One of the major issues that has been addressed in social cognition, alongside recognition of facial emotions, is ToM. ToM is the ability to “mentalize” - to reason about our own thoughts, feelings, and intentions, as well as those of others. Studies of ToM are now widely conducted in humans, although the term originated in primates research.6 At the ages of 4 to 6, children are able to depict mental states in false-belief stories (an assessment paradigm of ToM); at the age of 7, they are able to understand metaphors; and at the age of 9 to 11 years, they would perform ToM similarly to adults. However, the course of ToM is not dependent on other cognitive abilities, as patients with Down syndrome or Williams syndrome do not exhibit impairments in social cognition.7
In adults, psychiatric conditions are related to impairments in ToM. For example, comparisons between participants with mood disorders,8 alcohol abusers,9 and dementia10 and healthy controls showed differences in favor of the controls. However, the conditions with the strongest evidence regarding ToM impairments are schizophrenia11 and autism.12 Considering schizophrenia and its associations with ToM performance, Frith argued that disease leads to an impairment in ToM capacity, which could make false beliefs lead to false conclusions, thus increasing delusional symptoms.13 However, data about impairments in ToM are also available in people at high risk of psychosis.14 Hence, it is still unclear whether ToM functioning could be a trait or state of schizophrenia. Moreover, it is also unknown whether ToM can be a “social-endophenotype” for psychosis or a social-cognitive side effect of psychosis.15
The first methodological strategy used to assess ToM in schizophrenia research was the false-belief paradigm, based on vignettes that provided contextual information and required the participant to answer what the characters in the story were thinking.16 This method is still used, but the influence of another method is now being felt and enriching results: the Reading the Mind in the Eyes Test (RMET).
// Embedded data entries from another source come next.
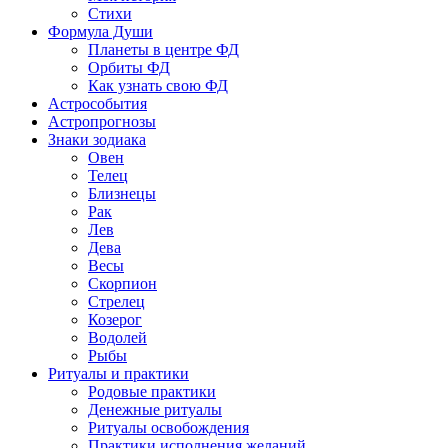
Стихи
Формула Души
Планеты в центре ФД
Орбиты ФД
Как узнать свою ФД
Астрособытия
Астропрогнозы
Знаки зодиака
Овен
Телец
Близнецы
Рак
Лев
Дева
Весы
Скорпион
Стрелец
Козерог
Водолей
Рыбы
Ритуалы и практики
Родовые практики
Денежные ритуалы
Ритуалы освобождения
Практики исполнения желаний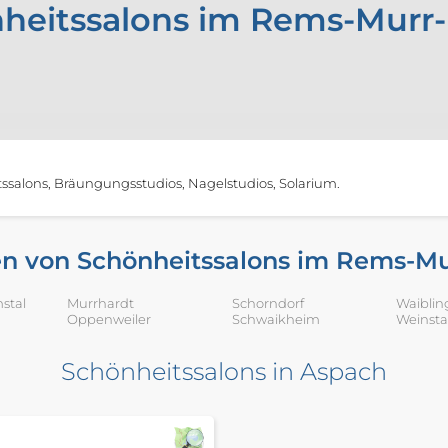
heitssalons im Rems-Murr-
salons, Bräungungsstudios, Nagelstudios, Solarium.
n von Schönheitssalons im Rems-Mu
stal
Murrhardt
Schorndorf
Waibli
Oppenweiler
Schwaikheim
Weinsta
Schönheitssalons in Aspach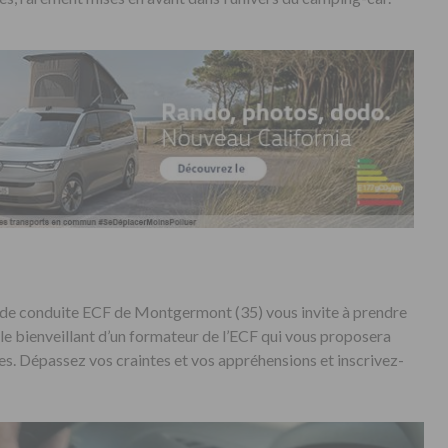
e de conduite ECF de Montgermont (35) vous invite à prendre
le bienveillant d’un formateur de l’ECF qui vous proposera
s. Dépassez vos craintes et vos appréhensions et inscrivez-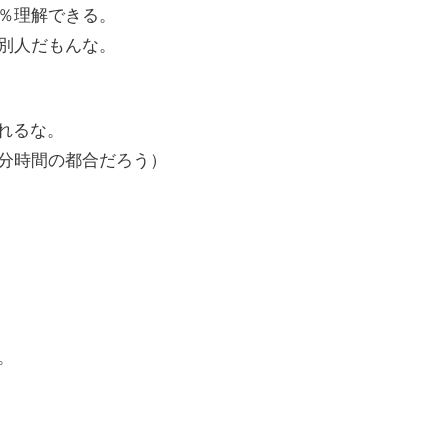
％理解できる。
別人だもんな。
忘れるな。
分時間の都合だろう）
。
The RMET assesses one's ability to read the intentions/feelings/thoughts of others through facial expressions, specifically in the region of the eyes.17,18
The RMET was first described by Baron-Cohen et al.,19 who realized that information about context alone is not enough to figure out other peoples' intentions. They argued that people use resources from facial expressions to construct ideas about their feelings and desires. The interpretation of such signs should be mentally represented according to individual characteristics, and this mental representation would characterize the mental states of others. Findings such as these led to the present understanding of ToM, which combines appropriate input (catching several stimuli), recognition, and representation, thus entailing adoption of resources from previous knowledge.20 However, the full apparatus can be abbreviated if an immediate response is required; therefore, ToM probably works in two modes - one controlled and one implicit.21
The first version of the RMET contains pictures from the eye region and two options; the participant must then choose the option that better represents the feeling expressed. Later, Baron-Cohen et al.19 upgraded the original version, adding two options to each item. Results from the use of this method supported their theory about the inability of an autistic person to capture subtle differences in emotion expression in this region of the face.18 This new version (Revised RMET) facilitated advances in psychiatric research, as it made it possible to combine the RMET with imaging techniques. Now, results are discussed with regard to behavioral consequences. In autism, for example, the difficulties involved in accurately understanding the feelings of others may cause isolation effects and the maintenance of avoidance of eye contact with others.22
The RMET can be completed either using paper and pencil, or as a computerized version. It is simple and its administration is not restricted to specialized professionals. The original revised version contains 36 pictures, which are all black-and-white and of the same region of the face (midway along the nose to just above the eyebrow), plus one to be used in a training condition. Each image is surrounded by four words regarding mental states. The participants must choose the word that correctly depicts the mental state expressed in the picture. The test also includes a glossary, which is a list of all words the test contains, appropriate synonyms for each, and an example of their use in a phrase. The glossary must be presented before the test starts, a procedure adopted to prevent language biases. The RMET is often interpreted in terms a total score; however, some studies have added subscales to the original version. The most common subdivision consists of splitting the items into positive, negative, and neutral emotions,23 although the psychometric properties of this procedure have not been officially recognized.24
The RMET has been translated into several languages, including French and German (see ARC website for more: http://www.autismresearchcentre.com/arc_tests), and has a documented validation process for the Turkish25 and Italian24 versions, with adequate internal and external consistency. Nevertheless, it is important to note discrepancies in cultural comparisons, which may produce a familiarity effect due to ethnicity issues within actors in the pictures. For example, when the performance of American subjects was compared to the performance of Japanese participants in two versions of the RMET (the original version and a version with pictures depicting Asian actors), the authors found an important familiarity effect.26
Considering the strengths of the RMET and the lack of Brazilian Portuguese instruments for ToM assessment, we sought to translate and adapt the original English RMET into Brazilian Portuguese and for the Brazilian reality. Although an early version of the RMET was previously translated into Brazilian Portuguese by one of the authors of this paper (H.A.T.), this first version did not include all the semantic validation steps, and was thus beset with uncontrolled language issues. To overcome these issues, we conducted the translation and content validation of RMET to Brazilian Portuguese in both paper-and-pencil and computerized versions.
Method
The Brazilian version of the RMET includes 37 items, as did the original test.18 Regarding material and legal matters, we contacted the Autism Research Centre (Autism Research Center/ARC, Cambridge, United Kingdom) and obtained their formal authorization to conduct the adaptation of the instrument to Brazilian Portuguese.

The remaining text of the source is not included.